(Dataset excerpt)
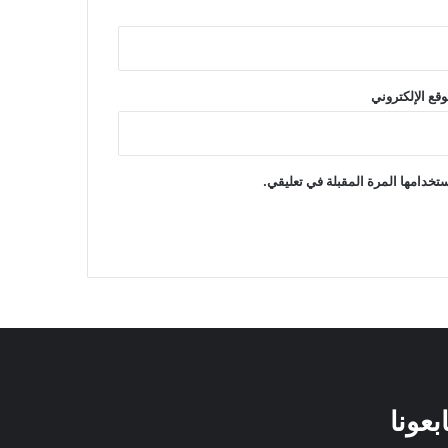
وقع الإلكتروني
تخدامها المرة المقبلة في تعليقي.
ابعونا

(Instructions for the task) Copy every line of the data word for word, omitting the images.

(Exercise solution)
وقع الإلكتروني
تخدامها المرة المقبلة في تعليقي.
ابعونا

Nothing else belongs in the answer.